Que faire? Il est nécessaire et impératif pour l'avenir du Parti Socialiste que ce dernier, sans retard, définisse une Idée-Force qui le caractérise et qui réponde, non seulement à la satisfaction pratique et sociale du peuple, mais à l'attente d'une vision nouvelle de l'Histoire. Ce qui serait redoutable pour le Parti Socialiste, c'est le vide provoqué par manque d'une proposition attractive - comme prophétique - à l'échelle de l'Histoire. Aux jours d'Epinay, nous avions au moins l'espoir de la rapture d'avec le capitalisme exploiteur mais, aujourd'hui, la politique semble à bout de souffle. Attention, !e vide demande à être comblé. Si une certaine droite guette un moment historique, une certaine gauche est aux aguets avec une expérience récente encore forte de possibilités. Il manque au Parti Socialiste ambition et enthousiasme, une définition moderne de l'attente d'un nouveau monde. Je vais sans doute choquer, voir heurter des amis, mais je pense que les socialistes, après Epinay, ont eu le tort de négliger l'apport des chrétiens. De la part de ceux-ci il n'y a rien à redouter, ni entrisme, ni complot. On a accepté facilement leurs voix, leur travail, leur dévouement, mais pas leur apport lequel représente pourtant la base même de la civilisation.
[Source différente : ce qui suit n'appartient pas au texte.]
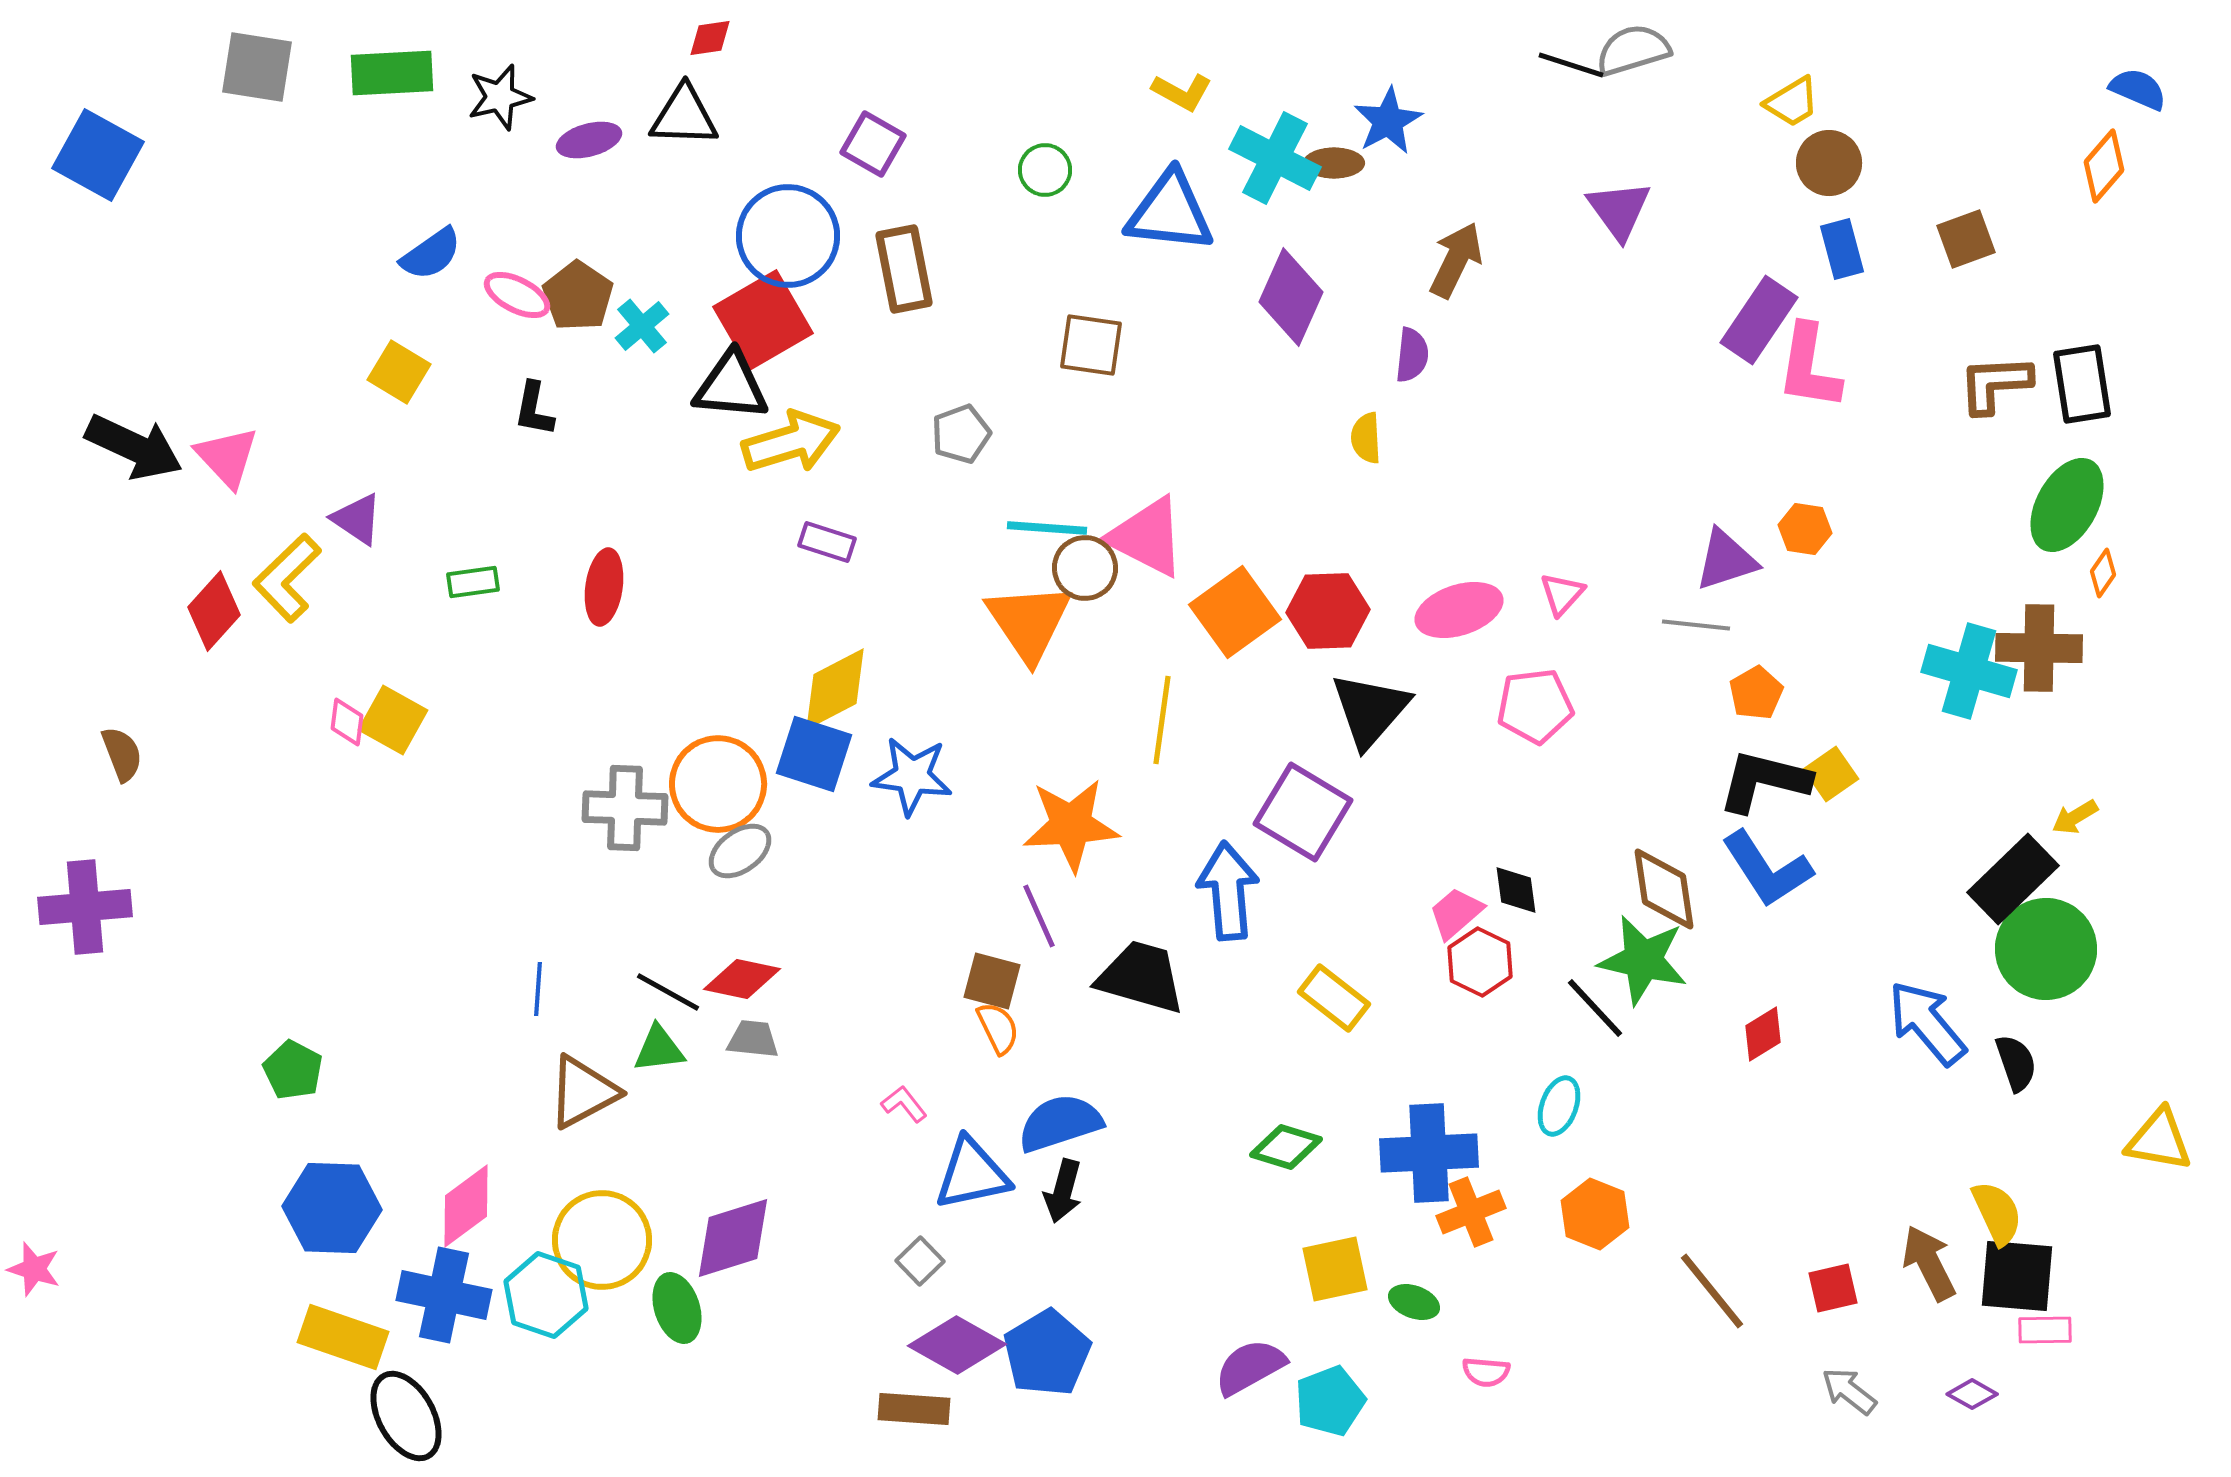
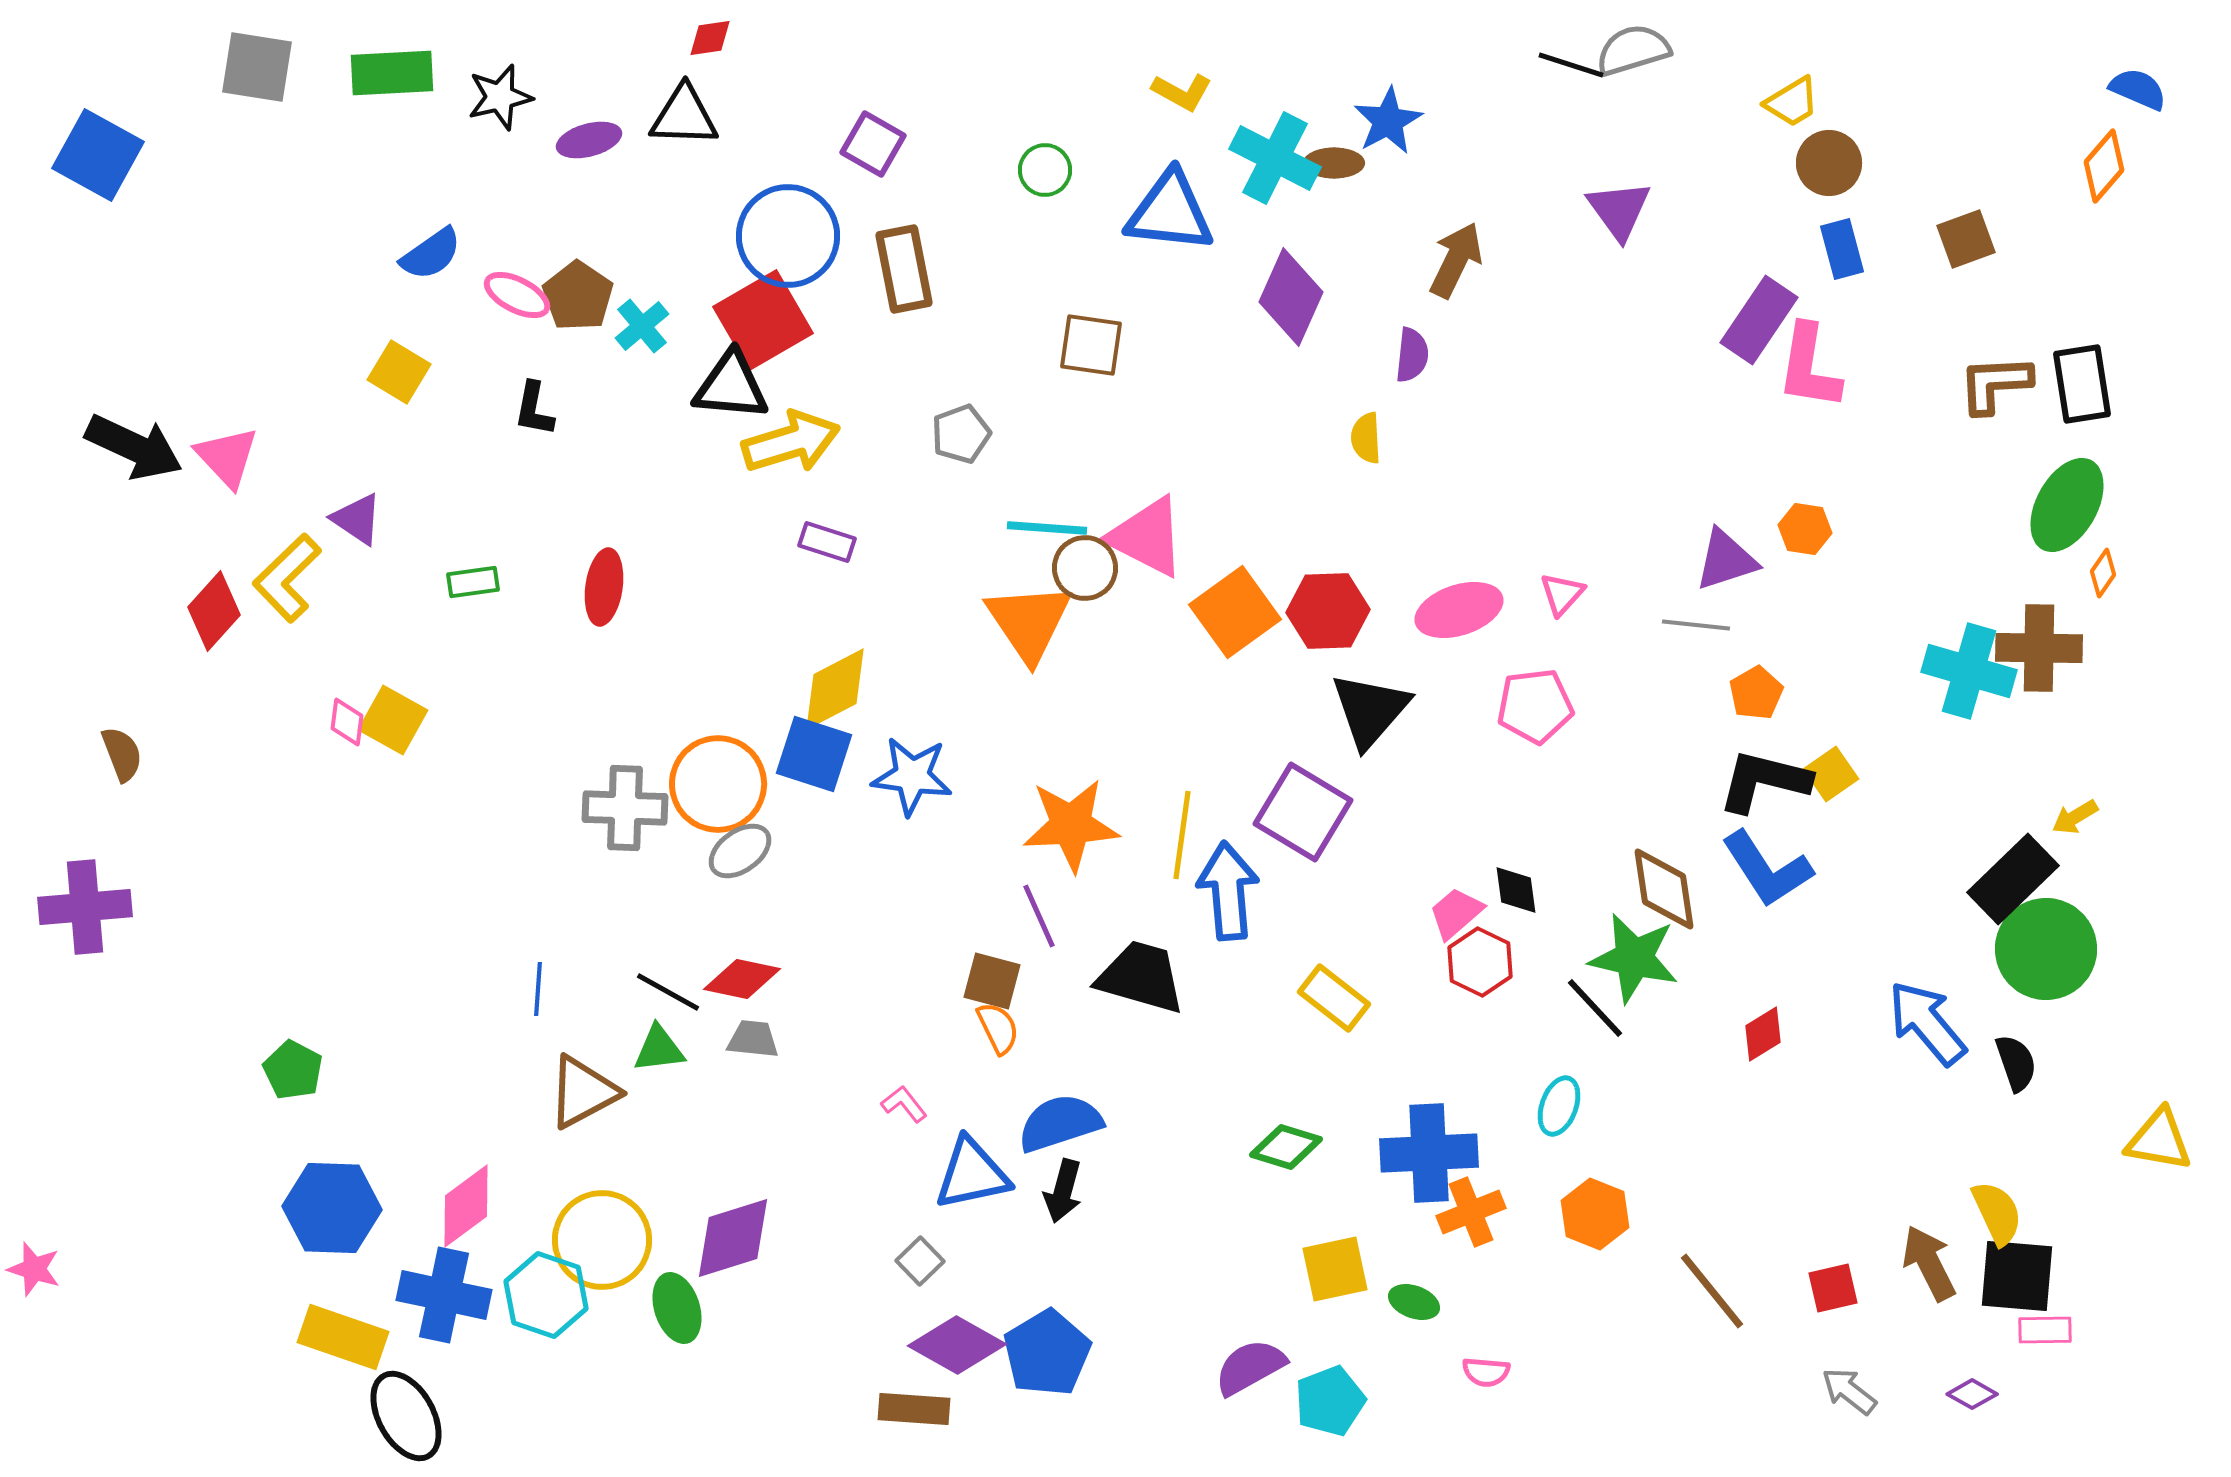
yellow line at (1162, 720): moved 20 px right, 115 px down
green star at (1643, 960): moved 9 px left, 2 px up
L'anticléricalisme est dépassé, comme une certaine conception de la laïcité. En négligeant les chrétiens, en même temps que sont privilégiés des positions qui chagrinent, on les renvoie par dépit, avec beaucoup d'autres, vers une droite souvent extrême. Ce qu'apportent les chrétiens ce n'est ni un système, ni un endoctrinement, c'est un Message de puissance, d'équilibre, c'est une libération totale de l'homme. Le socialisme des temps nouveaux doit être accessible à cette perspective. La Révolution c'est nous, comme le disait au monde ouvrier Monseigneur Cardijn, fondateur de la J.O.C.

C'est nous qui conclurons l'Histoire par le Retour du Christ.

Georges Sauge.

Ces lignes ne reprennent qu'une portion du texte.